In New Jersey, the Harassment, Intimidation, or Bullying (HIB) law was enacted for the the 2011-2012 school year. While it certainly is the most comprehensive, methodical law in the US today (you can read the law and the HIB process here: http://www.state.nj.us/education/parents/bully.pdf), it’s creation, formation, and opinions are stemmed from a variety of external factors. Factors include movies, websites, and even apps that you can use on your smartphone. I recently downloaded two apps and wanted to share with you my thoughts on them.
- The first app I downloaded is called Stop Bullies. Free of charge, it offers to collect your personal information (name and contact info) and then send a bullying incident to authorities. The app gives you an option of sending a photo, a text message, or a video. You can send the incident as yourself or as ‘anonymous’ (I know what you’re thinking, but the anonymous piece is very important, as many state laws allow you to file complaints in this fashion). It also has a resources button that offers nine different links to various webpages (from defining the word ‘bully’ to “the ABC’s of bullying for students, parents, teachers, and administrators).
My concerns: from the administrative standpoint, I don’t know where this information is going. I have never heard of this program / app before, and as far as I know, nobody else has either. Is the company just collecting data or are they sending it to the District? Students and parents already have the opportunity to report HIB incidents anonymously in NJ (the district has to provide the tool to do such as well). I’ll be wataching to see if anyhting comes along via the Stop Bullies app.
- The second app is called Take A Stand Together. Also free, this app was designed for students in Australia; I was hesitant at first to download, but bullying is universal and has no bounds. I’m glad I downloaded it. Take a Stand Together has five different links on the main app, but you need to build your avatar before “unlocking” areas. The avatar is fun to make, and you have to choose form ten anti-bullying statements.

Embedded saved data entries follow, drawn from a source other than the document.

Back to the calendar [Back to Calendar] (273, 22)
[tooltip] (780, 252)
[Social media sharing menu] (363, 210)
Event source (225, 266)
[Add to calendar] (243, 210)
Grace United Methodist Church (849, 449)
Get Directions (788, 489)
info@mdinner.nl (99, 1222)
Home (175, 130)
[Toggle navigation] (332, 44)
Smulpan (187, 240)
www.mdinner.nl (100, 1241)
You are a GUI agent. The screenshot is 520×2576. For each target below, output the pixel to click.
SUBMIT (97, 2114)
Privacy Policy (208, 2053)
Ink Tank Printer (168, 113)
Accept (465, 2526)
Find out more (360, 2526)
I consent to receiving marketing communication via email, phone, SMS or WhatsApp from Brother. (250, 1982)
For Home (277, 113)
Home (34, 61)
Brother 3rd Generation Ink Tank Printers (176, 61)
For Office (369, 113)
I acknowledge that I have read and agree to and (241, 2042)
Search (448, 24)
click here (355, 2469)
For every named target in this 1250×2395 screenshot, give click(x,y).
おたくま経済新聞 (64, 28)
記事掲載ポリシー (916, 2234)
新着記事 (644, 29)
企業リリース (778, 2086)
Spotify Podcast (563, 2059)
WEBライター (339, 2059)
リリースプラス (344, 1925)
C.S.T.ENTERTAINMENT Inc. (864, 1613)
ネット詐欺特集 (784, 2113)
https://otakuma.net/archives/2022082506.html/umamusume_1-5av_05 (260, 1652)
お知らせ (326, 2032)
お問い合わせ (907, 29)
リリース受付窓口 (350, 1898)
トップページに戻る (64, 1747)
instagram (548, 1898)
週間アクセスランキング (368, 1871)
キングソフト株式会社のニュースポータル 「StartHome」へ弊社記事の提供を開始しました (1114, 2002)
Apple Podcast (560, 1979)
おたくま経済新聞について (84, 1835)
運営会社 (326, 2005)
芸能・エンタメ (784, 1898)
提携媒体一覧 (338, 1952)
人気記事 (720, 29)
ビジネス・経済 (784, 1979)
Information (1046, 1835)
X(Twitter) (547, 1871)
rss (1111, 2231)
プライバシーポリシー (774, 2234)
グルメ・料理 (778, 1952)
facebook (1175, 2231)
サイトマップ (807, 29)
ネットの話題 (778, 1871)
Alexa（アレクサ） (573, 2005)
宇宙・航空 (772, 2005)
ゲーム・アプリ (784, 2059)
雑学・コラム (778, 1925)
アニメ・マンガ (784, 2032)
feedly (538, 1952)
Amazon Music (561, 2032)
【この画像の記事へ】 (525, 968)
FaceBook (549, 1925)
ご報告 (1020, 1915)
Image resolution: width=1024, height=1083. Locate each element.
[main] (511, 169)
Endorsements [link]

You give it initials, state your grade (designed for grades 1-12) and you province. I just clicked 🙂 Going back to the main page, each link takes you to a tip sheet tailored to what you clicked on offering scads of advice. Should you want more, you can click on links to websites out of the app, and on all pages you can click on the ‘get help!’ button and get additional tips, along with further contact information.
My Concerns – I don’t have any! I wish this app would be copied by a company in the US and updated with US contact information. Definitely worth checking out.